■ Your objective ■
Please copy, exactly as written, the span from the first line below to the line that contains "Акции (200, 2271)", including both, and skip the pictures.

Stored records
────

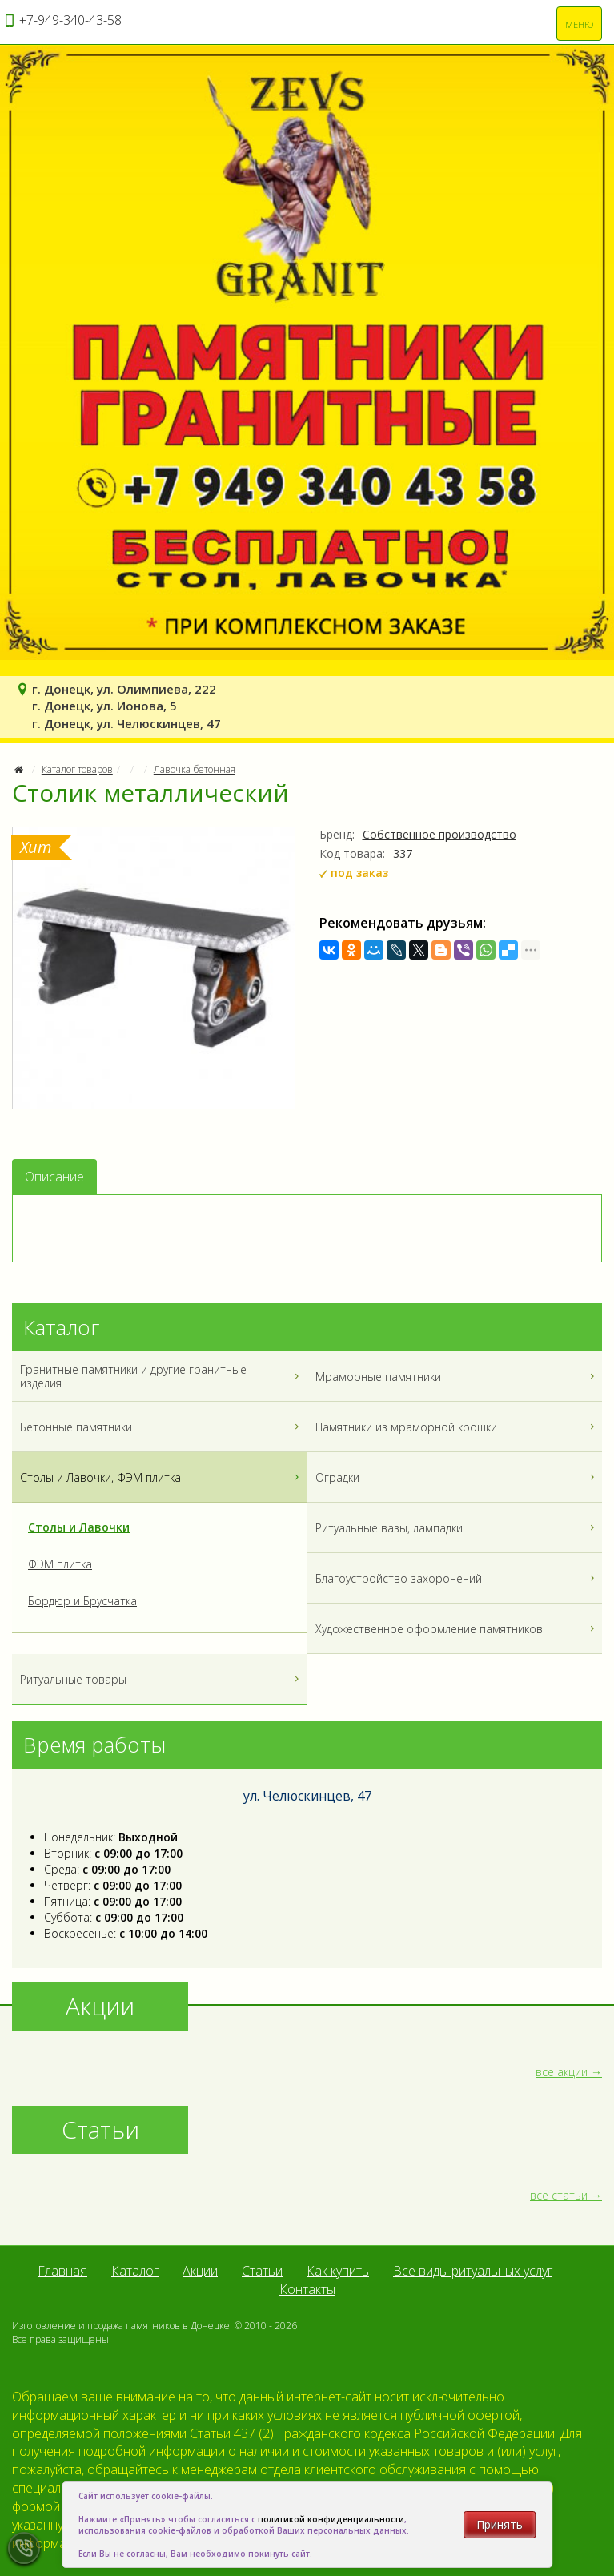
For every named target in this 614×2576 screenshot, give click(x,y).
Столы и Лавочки (79, 1527)
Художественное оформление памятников (457, 1628)
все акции (562, 2071)
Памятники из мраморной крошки (457, 1426)
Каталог (135, 2271)
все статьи (559, 2195)
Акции (200, 2271)
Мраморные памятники (457, 1376)
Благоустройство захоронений (457, 1578)
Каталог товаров (77, 769)
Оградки (457, 1477)
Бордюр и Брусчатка (82, 1600)
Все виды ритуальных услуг (472, 2271)
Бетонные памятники (161, 1426)
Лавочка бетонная (194, 769)
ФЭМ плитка (60, 1564)
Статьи (262, 2271)
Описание (54, 1176)
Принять (499, 2524)
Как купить (338, 2271)
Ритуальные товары (161, 1679)
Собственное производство (439, 834)
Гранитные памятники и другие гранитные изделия (161, 1376)
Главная (62, 2271)
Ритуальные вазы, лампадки (457, 1527)
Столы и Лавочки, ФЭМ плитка (161, 1477)
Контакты (307, 2289)
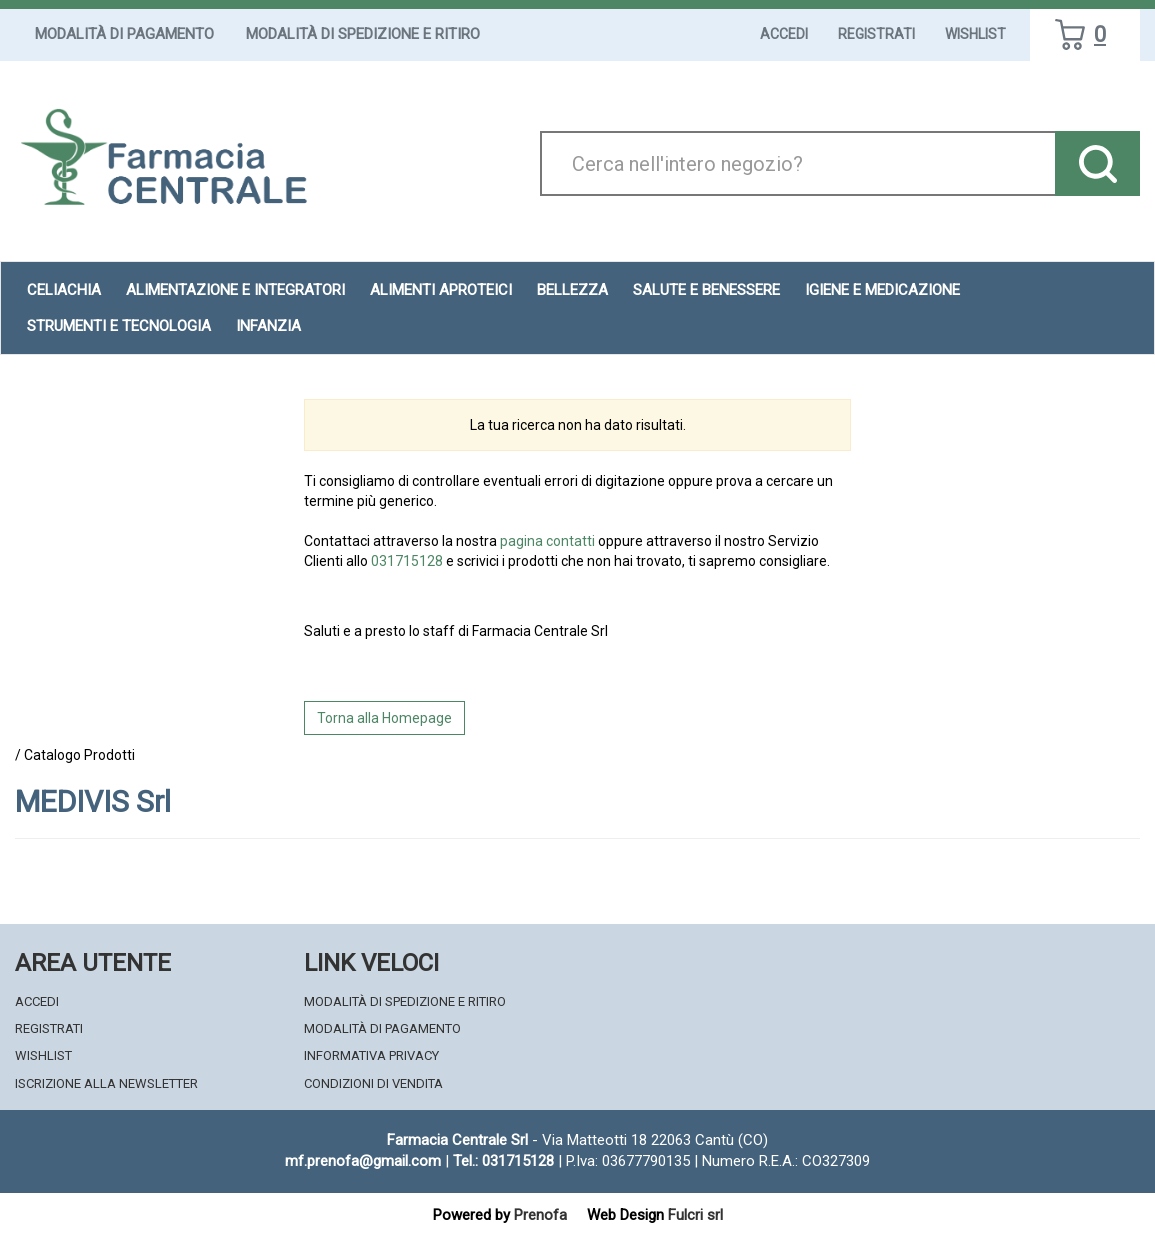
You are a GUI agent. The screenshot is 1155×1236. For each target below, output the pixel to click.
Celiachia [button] (64, 290)
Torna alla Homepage (384, 718)
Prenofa (540, 1215)
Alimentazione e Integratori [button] (235, 290)
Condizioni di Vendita (373, 1083)
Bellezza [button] (572, 290)
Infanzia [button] (268, 326)
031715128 (407, 561)
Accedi (784, 34)
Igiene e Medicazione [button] (882, 290)
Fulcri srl (695, 1215)
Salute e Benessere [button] (706, 290)
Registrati (876, 34)
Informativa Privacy (371, 1055)
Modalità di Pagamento (124, 34)
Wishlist (975, 34)
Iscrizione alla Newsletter (106, 1083)
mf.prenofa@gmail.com (363, 1161)
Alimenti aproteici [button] (441, 290)
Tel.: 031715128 (503, 1161)
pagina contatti (547, 541)
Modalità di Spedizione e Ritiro (363, 34)
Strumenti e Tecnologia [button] (119, 326)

────

■ Answer box ■
For every named target in this 614×2576 screenshot, give click(x,y).
Столы и Лавочки (79, 1527)
Художественное оформление памятников (457, 1628)
все акции (562, 2071)
Памятники из мраморной крошки (457, 1426)
Каталог (135, 2271)
все статьи (559, 2195)
Акции (200, 2271)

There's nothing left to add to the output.